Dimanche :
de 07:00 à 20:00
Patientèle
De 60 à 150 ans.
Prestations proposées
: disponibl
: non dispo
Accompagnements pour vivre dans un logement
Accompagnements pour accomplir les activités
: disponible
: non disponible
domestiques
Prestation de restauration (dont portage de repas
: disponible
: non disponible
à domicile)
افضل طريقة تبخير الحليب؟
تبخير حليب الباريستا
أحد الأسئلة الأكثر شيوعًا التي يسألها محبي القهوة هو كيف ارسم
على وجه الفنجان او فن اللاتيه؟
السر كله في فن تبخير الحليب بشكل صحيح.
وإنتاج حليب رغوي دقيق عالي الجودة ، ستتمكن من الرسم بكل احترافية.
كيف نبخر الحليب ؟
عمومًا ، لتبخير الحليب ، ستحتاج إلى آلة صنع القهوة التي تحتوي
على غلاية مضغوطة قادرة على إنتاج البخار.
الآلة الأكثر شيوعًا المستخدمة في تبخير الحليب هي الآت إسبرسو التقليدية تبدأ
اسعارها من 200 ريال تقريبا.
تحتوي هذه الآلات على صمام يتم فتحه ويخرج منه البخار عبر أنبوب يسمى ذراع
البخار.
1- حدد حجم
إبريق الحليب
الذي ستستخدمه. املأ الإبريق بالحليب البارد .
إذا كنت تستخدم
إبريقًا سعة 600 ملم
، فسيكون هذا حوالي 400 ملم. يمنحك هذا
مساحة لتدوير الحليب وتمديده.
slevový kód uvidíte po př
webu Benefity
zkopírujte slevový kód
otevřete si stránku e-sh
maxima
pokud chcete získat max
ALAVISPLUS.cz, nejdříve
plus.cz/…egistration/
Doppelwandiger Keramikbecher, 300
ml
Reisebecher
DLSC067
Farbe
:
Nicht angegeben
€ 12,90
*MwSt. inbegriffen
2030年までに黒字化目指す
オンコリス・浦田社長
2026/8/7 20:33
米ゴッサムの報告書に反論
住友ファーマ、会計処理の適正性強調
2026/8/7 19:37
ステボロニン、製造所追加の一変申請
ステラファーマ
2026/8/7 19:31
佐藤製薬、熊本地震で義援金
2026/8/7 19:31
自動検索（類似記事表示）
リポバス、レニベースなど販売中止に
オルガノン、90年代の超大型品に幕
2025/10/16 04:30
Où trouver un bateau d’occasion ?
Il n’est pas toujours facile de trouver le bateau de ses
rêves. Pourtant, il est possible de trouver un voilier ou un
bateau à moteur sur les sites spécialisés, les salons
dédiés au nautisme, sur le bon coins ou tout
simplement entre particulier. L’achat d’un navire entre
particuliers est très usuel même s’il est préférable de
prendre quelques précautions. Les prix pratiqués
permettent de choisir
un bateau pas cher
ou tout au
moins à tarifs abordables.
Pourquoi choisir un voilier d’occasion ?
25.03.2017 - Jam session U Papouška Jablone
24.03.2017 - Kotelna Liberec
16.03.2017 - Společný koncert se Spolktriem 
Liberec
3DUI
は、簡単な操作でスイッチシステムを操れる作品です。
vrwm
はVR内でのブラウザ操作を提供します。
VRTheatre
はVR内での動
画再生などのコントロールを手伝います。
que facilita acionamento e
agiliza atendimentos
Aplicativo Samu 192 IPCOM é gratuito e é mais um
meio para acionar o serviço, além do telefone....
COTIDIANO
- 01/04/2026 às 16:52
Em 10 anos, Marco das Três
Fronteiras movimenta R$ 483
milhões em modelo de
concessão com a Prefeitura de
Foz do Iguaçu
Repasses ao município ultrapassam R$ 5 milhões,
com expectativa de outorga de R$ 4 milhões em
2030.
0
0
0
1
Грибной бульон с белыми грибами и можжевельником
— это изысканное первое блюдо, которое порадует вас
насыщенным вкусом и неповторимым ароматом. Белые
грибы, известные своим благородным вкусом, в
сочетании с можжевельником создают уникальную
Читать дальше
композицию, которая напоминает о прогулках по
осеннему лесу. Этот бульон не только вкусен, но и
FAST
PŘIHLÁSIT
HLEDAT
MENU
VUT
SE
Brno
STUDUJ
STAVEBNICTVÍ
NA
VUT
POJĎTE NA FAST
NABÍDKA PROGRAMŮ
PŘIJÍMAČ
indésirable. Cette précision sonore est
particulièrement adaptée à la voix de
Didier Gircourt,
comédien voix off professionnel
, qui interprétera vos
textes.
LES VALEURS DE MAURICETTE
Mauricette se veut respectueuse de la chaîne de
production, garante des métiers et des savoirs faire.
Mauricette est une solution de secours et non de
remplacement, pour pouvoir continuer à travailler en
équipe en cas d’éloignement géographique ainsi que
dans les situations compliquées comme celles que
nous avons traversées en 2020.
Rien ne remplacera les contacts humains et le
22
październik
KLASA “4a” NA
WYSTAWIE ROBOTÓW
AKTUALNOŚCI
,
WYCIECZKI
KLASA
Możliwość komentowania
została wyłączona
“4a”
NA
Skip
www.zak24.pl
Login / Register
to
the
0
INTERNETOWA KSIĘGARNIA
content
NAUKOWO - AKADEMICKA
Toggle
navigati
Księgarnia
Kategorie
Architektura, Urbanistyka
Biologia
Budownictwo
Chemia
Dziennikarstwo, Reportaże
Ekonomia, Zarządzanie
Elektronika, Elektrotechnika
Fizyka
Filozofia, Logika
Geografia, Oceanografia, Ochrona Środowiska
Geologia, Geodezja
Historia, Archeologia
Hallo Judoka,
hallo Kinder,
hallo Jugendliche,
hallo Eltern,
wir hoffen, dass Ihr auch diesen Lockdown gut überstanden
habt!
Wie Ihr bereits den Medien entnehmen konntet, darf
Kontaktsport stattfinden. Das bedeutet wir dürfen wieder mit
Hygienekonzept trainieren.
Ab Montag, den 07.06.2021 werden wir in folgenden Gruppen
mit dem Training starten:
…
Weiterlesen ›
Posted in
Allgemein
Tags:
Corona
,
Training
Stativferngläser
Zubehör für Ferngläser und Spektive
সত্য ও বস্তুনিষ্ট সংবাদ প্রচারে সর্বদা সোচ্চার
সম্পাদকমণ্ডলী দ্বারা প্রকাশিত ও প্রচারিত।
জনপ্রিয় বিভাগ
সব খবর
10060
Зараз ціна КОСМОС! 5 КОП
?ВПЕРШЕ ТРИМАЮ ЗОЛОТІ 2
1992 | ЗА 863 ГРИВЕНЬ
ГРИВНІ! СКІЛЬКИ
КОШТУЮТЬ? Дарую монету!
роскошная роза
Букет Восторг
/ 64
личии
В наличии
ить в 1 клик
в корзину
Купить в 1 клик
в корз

◆ **What is being asked**: Return every line from the entries that holds the string "можжевельником".

◆ **Exercise result**:
Грибной бульон с белыми грибами и можжевельником
сочетании с можжевельником создают уникальную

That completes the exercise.